Xinjiang Technical Institute of Physics and Chemistry, Chinese Academy of Sciences, Urumqi 830011, China.
University of Chinese Academy of Sciences, Beijing 100049, China.
Brief Bioinform. 2022 May 13;23(3). doi: 10.1093/bib/bbac083.
While the technologies of ribonucleic acid-sequence (RNA-seq) and transcript assembly analysis have continued to improve, a novel topology of RNA transcript was uncovered in the last decade and is called circular RNA (circRNA). Recently, researchers have revealed that they compete with messenger RNA (mRNA) and long noncoding for combining with microRNA in gene regulation. Therefore, circRNA was assumed to be associated with complex disease and discovering the relationship between them would contribute to medical research. However, the work of identifying the association between circRNA and disease in vitro takes a long time and usually without direction. During these years, more and more associations were verified by experiments. Hence, we proposed a computational method named identifying circRNA-disease association based on graph representation learning (iGRLCDA) for the prediction of the potential association of circRNA and disease, which utilized a deep learning model of graph convolution network (GCN) and graph factorization (GF). In detail, iGRLCDA first derived the hidden feature of known associations between circRNA and disease using the Gaussian interaction profile (GIP) kernel combined with disease semantic information to form a numeric descriptor. After that, it further used the deep learning model of GCN and GF to extract hidden features from the descriptor. Finally, the random forest classifier is introduced to identify the potential circRNA-disease association. The five-fold cross-validation of iGRLCDA shows strong competitiveness in comparison with other excellent prediction models at the gold standard data and achieved an average area under the receiver operating characteristic curve of 0.9289 and an area under the precision-recall curve of 0.9377. On reviewing the prediction results from the relevant literature, 22 of the top 30 predicted circRNA-disease associations were noted in recent published papers. These exceptional results make us believe that iGRLCDA can provide reliable circRNA-disease associations for medical research and reduce the blindness of wet-lab experiments.

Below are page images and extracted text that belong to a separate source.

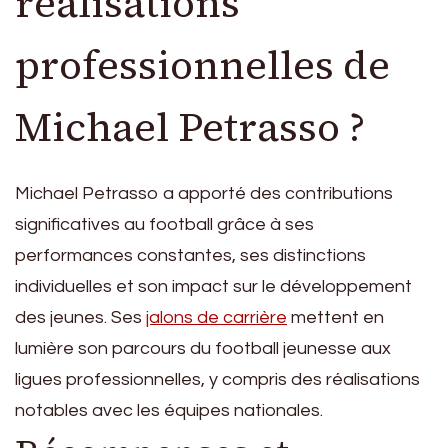
réalisations
professionnelles de
Michael Petrasso ?
Michael Petrasso a apporté des contributions
significatives au football grâce à ses
performances constantes, ses distinctions
individuelles et son impact sur le développement
des jeunes. Ses
jalons de carrière
mettent en
lumière son parcours du football jeunesse aux
ligues professionnelles, y compris des réalisations
notables avec les équipes nationales.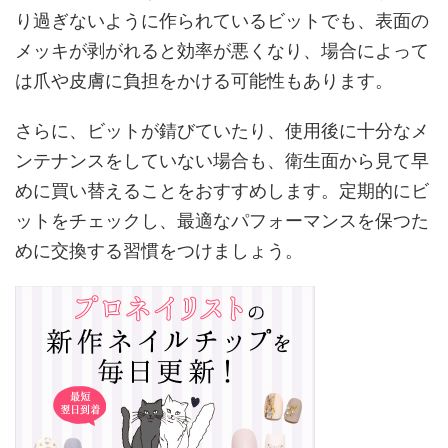
り過ぎないように作られているビットでも、表面の
メッキが剥がれると効率が悪くなり、場合によって
は爪や皮膚に負担をかける可能性もあります。
さらに、ビットが錆びていたり、使用後に十分なメ
ンテナンスをしていない場合も、衛生面から見て早
めに買い替えることをおすすめします。定期的にビ
ットをチェックし、最適なパフォーマンスを保つた
めに交換する習慣をつけましょう。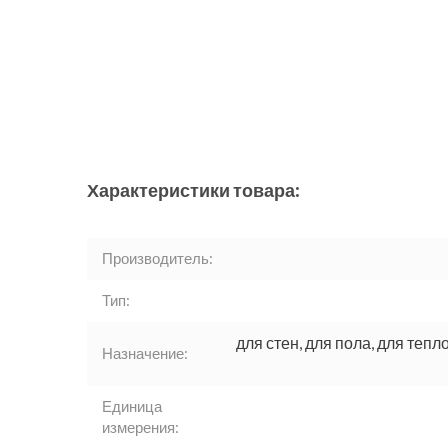
Характеристики товара:
Производитель:
Тип:
для стен, для пола, для тепл
Назначение:
Единица
измерения: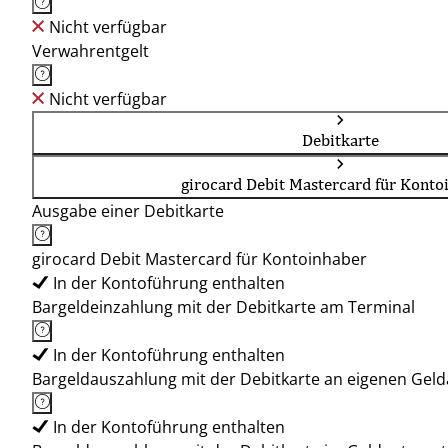
Nicht verfügbar
Verwahrentgelt
Nicht verfügbar
Debitkarte
girocard Debit Mastercard für Konto
Ausgabe einer Debitkarte
girocard Debit Mastercard für Kontoinhaber
In der Kontoführung enthalten
Bargeldeinzahlung mit der Debitkarte am Terminal
In der Kontoführung enthalten
Bargeldauszahlung mit der Debitkarte an eigenen Ge
In der Kontoführung enthalten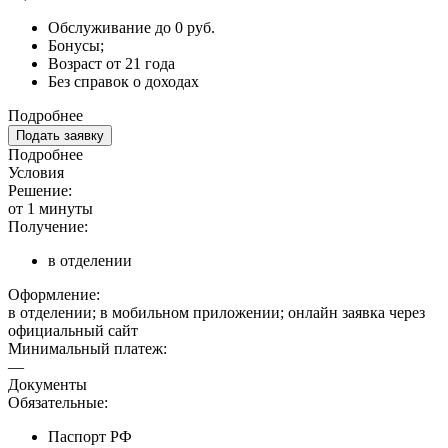
Обслуживание до 0 руб.
Бонусы;
Возраст от 21 года
Без справок о доходах
Подробнее
Подать заявку
Подробнее
Условия
Решение:
от 1 минуты
Получение:
в отделении
Оформление:
в отделении; в мобильном приложении; онлайн заявка через
официальный сайт
Минимальный платеж:
—
Документы
Обязательные:
Паспорт РФ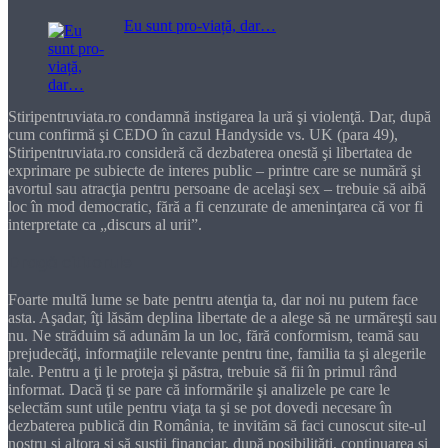
Eu sunt pro-viață, dar…
Stiripentruviata.ro condamnă instigarea la ură şi violenţă. Dar, după
cum confirmă şi CEDO în cazul Handyside vs. UK (para 49),
Stiripentruviata.ro consideră că dezbaterea onestă şi libertatea de
exprimare pe subiecte de interes public – printre care se numără şi
avortul sau atracţia pentru persoane de acelaşi sex – trebuie să aibă
loc în mod democratic, fără a fi cenzurate de ameninţarea că vor fi
interpretate ca „discurs al urii”.
Dragă cititorule
Foarte multă lume se bate pentru atenţia ta, dar noi nu putem face
asta. Aşadar, îţi lăsăm deplina libertate de a alege să ne urmăreşti sau
nu. Ne străduim să adunăm la un loc, fără conformism, teamă sau
prejudecăţi, informaţiile relevante pentru tine, familia ta şi alegerile
tale. Pentru a ţi le proteja şi păstra, trebuie să fii în primul rând
informat. Dacă ţi se pare că informările şi analizele pe care le
selectăm sunt utile pentru viaţa ta şi se pot dovedi necesare în
dezbaterea publică din România, te invităm să faci cunoscut site-ul
nostru şi altora şi să susţii financiar, după posibilităţi, continuarea şi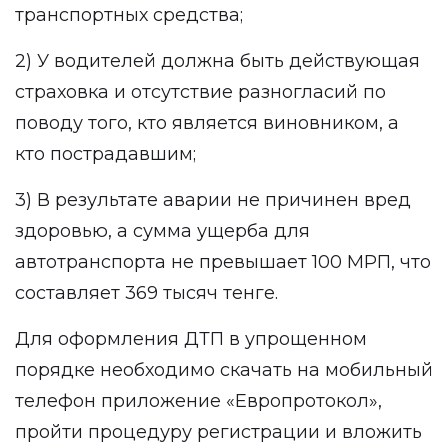
транспортных средства;
2) У водителей должна быть действующая
страховка и отсутствие разногласий по
поводу того, кто является виновником, а
кто пострадавшим;
3) В результате аварии не причинен вред
здоровью, а сумма ущерба для
автотранспорта не превышает 100 МРП, что
составляет 369 тысяч тенге.
Для оформления ДТП в упрощенном
порядке необходимо скачать на мобильный
телефон приложение «Европротокол»,
пройти процедуру регистрации и вложить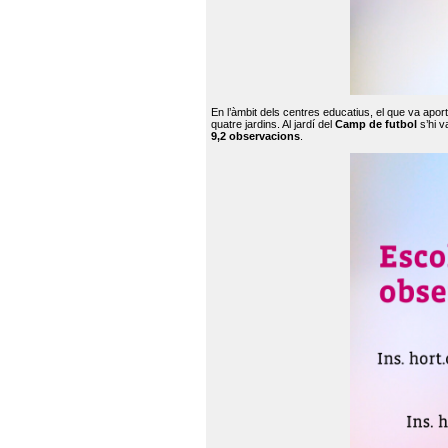
En l’àmbit dels centres educatius, el que va apor
quatre jardins. Al jardí del
Camp de futbol
s’hi v
9,2 observacions
.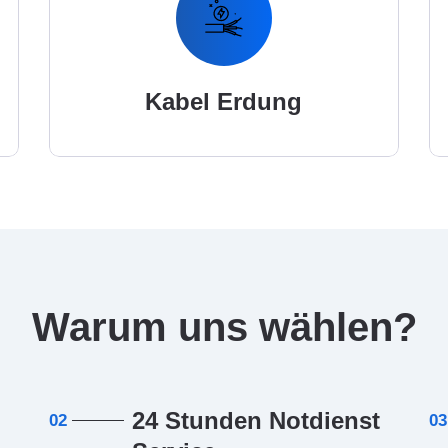
Kabel Erdung
Warum uns wählen?
24 Stunden Notdienst
02
03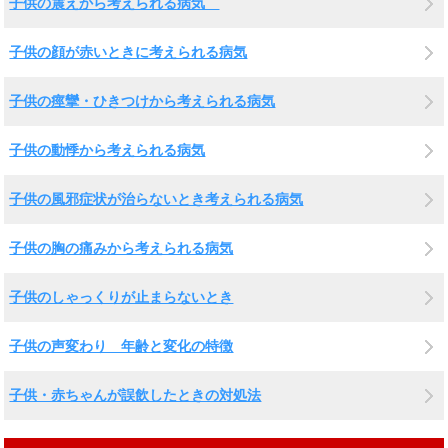
子供の震えから考えられる病気
子供の顔が赤いときに考えられる病気
子供の痙攣・ひきつけから考えられる病気
子供の動悸から考えられる病気
子供の風邪症状が治らないとき考えられる病気
子供の胸の痛みから考えられる病気
子供のしゃっくりが止まらないとき
子供の声変わり 年齢と変化の特徴
子供・赤ちゃんが誤飲したときの対処法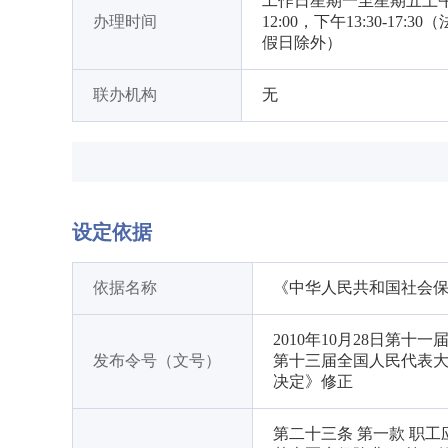
工作日星期一至星期五上午08
办理时间
12:00，下午13:30-17:30
假日除外）
联办机构
无
设定依据
依据名称
《中华人民共和国社会
2010年10月28日第十
发布令号（文号）
第十三届全国人民代表
决定》修正
第二十三条 第一款 职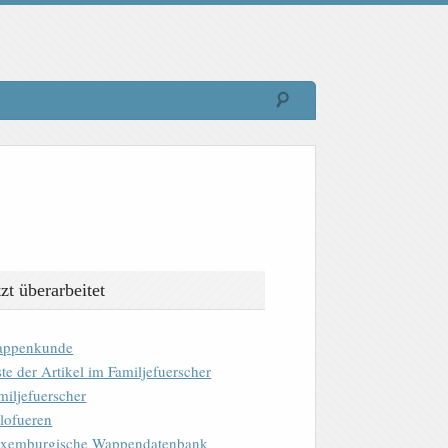
tzt überarbeitet
ppenkunde
ste der Artikel im Familjefuerscher
miljefuerscher
lofueren
xemburgische Wappendatenbank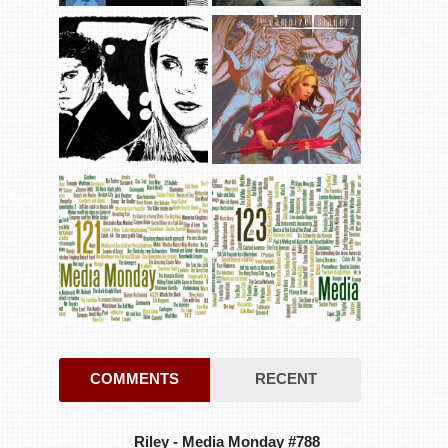
COMMENTS
RECENT
Riley
-
Media Monday #788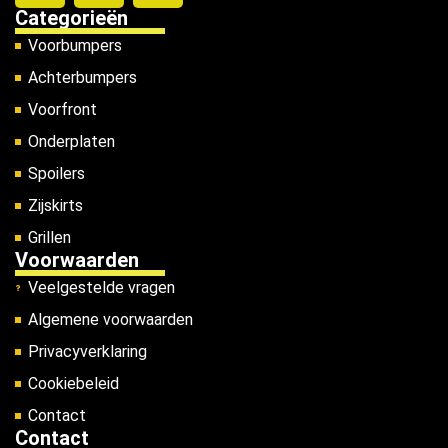
Categorieën
Voorbumpers
Achterbumpers
Voorfront
Onderplaten
Spoilers
Zijskirts
Grillen
Voorwaarden
Veelgestelde vragen
Algemene voorwaarden
Privacyverklaring
Cookiebeleid
Contact
Contact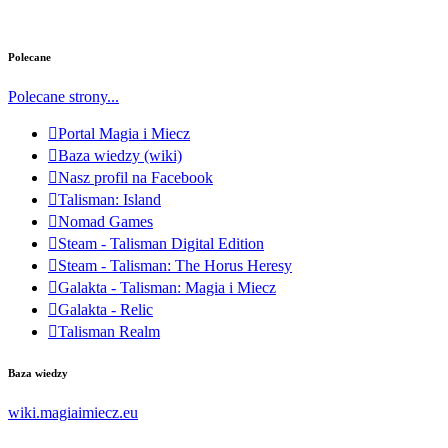
Polecane
Polecane strony...
Portal Magia i Miecz
Baza wiedzy (wiki)
Nasz profil na Facebook
Talisman: Island
Nomad Games
Steam - Talisman Digital Edition
Steam - Talisman: The Horus Heresy
Galakta - Talisman: Magia i Miecz
Galakta - Relic
Talisman Realm
Baza wiedzy
wiki.magiaimiecz.eu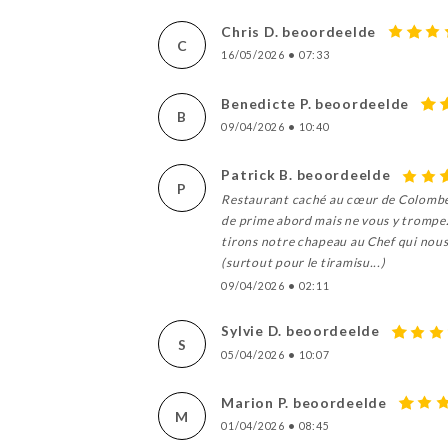
Chris D. beoordeelde
C
16/05/2026
•
07:33
Benedicte P. beoordeelde
B
09/04/2026
•
10:40
Patrick B. beoordeelde
P
Restaurant caché au cœur de Colombes 
de prime abord mais ne vous y trompez p
tirons notre chapeau au Chef qui nous 
(surtout pour le tiramisu...)
09/04/2026
•
02:11
Sylvie D. beoordeelde
S
05/04/2026
•
10:07
Marion P. beoordeelde
M
01/04/2026
•
08:45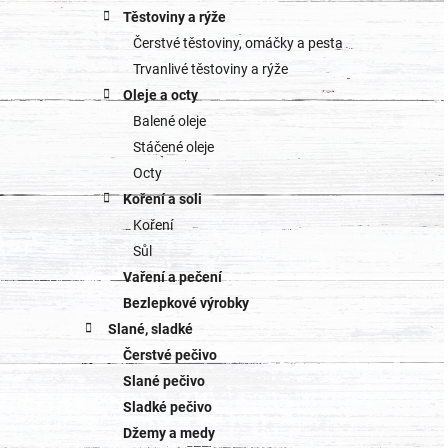
Těstoviny a rýže
Čerstvé těstoviny, omáčky a pesta
Trvanlivé těstoviny a rýže
Oleje a octy
Balené oleje
Stáčené oleje
Octy
Koření a soli
Koření
Sůl
Vaření a pečení
Bezlepkové výrobky
Slané, sladké
Čerstvé pečivo
Slané pečivo
Sladké pečivo
Džemy a medy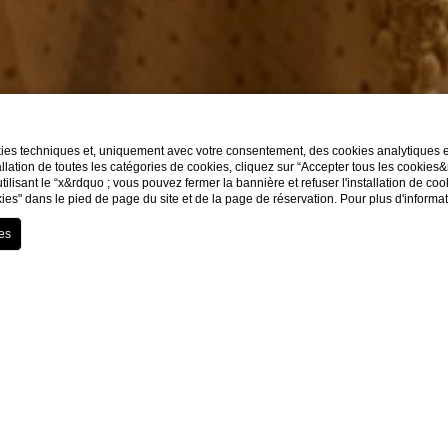
kies techniques et, uniquement avec votre consentement, des cookies analytiques et 
llation de toutes les catégories de cookies, cliquez sur “Accepter tous les cookies
utilisant le “x&rdquo ; vous pouvez fermer la bannière et refuser l'installation de co
ies" dans le pied de page du site et de la page de réservation. Pour plus d'informa
SHOW MORE
Home
L'hôtel
Services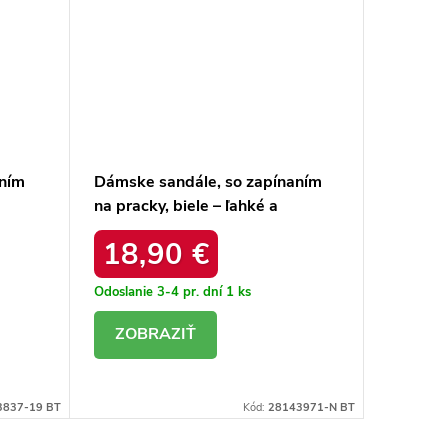
ním
Dámske sandále, so zapínaním
Dámske 
na pracky, biele – ľahké a
bordové
pohodlné / DMT22-1 WHITE
/ LOLA
18,90 €
24,
Odoslanie 3-4 pr. dní
1 ks
Odoslanie
DETAIL
DE
3837-19 BT
Kód:
28143971-N BT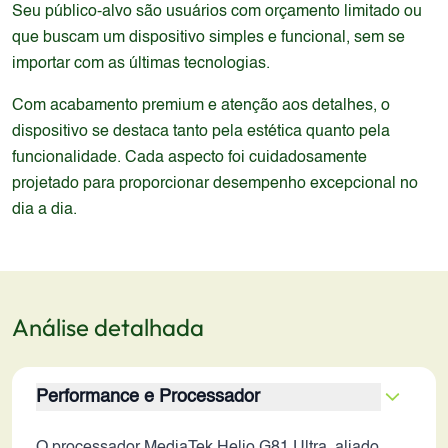
Seu público-alvo são usuários com orçamento limitado ou
que buscam um dispositivo simples e funcional, sem se
importar com as últimas tecnologias.
Com acabamento premium e atenção aos detalhes, o
dispositivo se destaca tanto pela estética quanto pela
funcionalidade. Cada aspecto foi cuidadosamente
projetado para proporcionar desempenho excepcional no
dia a dia.
Análise detalhada
Performance e Processador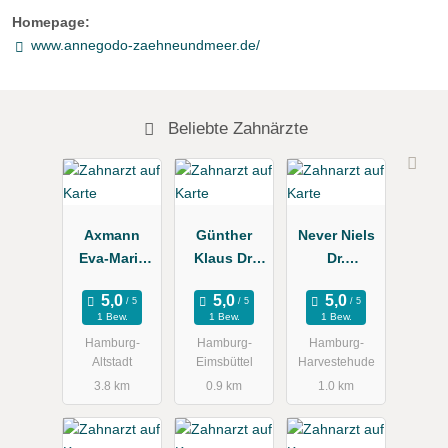
Homepage:
www.annegodo-zaehneundmeer.de/
Beliebte Zahnärzte
Axmann
Günther
Never Niels
Eva-Maria
Klaus Dr.
Dr.
Dr.
Zahnarztpra
Zahnarztpra
Zahnärztin
xis
xis
1 Bew.
1 Bew.
1 Bew.
Hamburg-
Hamburg-
Hamburg-
Altstadt
Eimsbüttel
Harvestehude
3.8 km
0.9 km
1.0 km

虽然核糖核酸序列(RNA-seq)和转录本组装分析技术不断改进,但在过去十年中发现了一种新的 RNA 转录本拓扑结构,称为环状 RNA(circRNA)。最近,研究人员揭示了它们与信使 RNA(mRNA)和长非编码 RNA 竞争,以结合基因调控中的 microRNA。因此,circRNA 被认为与复杂疾病有关,发现它们之间的关系将有助于医学研究。然而,体外鉴定 circRNA 与疾病之间的关联需要很长时间,而且通常没有方向。在这些年中,越来越多的关联通过实验得到了验证。因此,我们提出了一种基于图表示学习的识别 circRNA-疾病关联的计算方法(iGRLCDA),用于预测 circRNA 和疾病的潜在关联,该方法利用图卷积网络(GCN)和图分解(GF)的深度学习模型。具体来说,iGRLCDA 首先使用高斯互作用轮廓(GIP)核结合疾病语义信息,从已知 circRNA 和疾病关联中提取隐藏特征,形成数字描述符。然后,它进一步利用 GCN 和 GF 的深度学习模型从描述符中提取隐藏特征。最后,引入随机森林分类器来识别潜在的 circRNA-疾病关联。在黄金标准数据中,iGRLCDA 的五重交叉验证与其他优秀预测模型相比具有很强的竞争力,在接收者操作特征曲线下的平均面积为 0.9289,在精度-召回曲线下的面积为 0.9377。在审查相关文献的预测结果时,在最近发表的论文中注意到了前 30 个预测的 circRNA-疾病关联中的 22 个。这些出色的结果使我们相信,iGRLCDA 可以为医学研究提供可靠的 circRNA-疾病关联,并减少湿实验室实验的盲目性。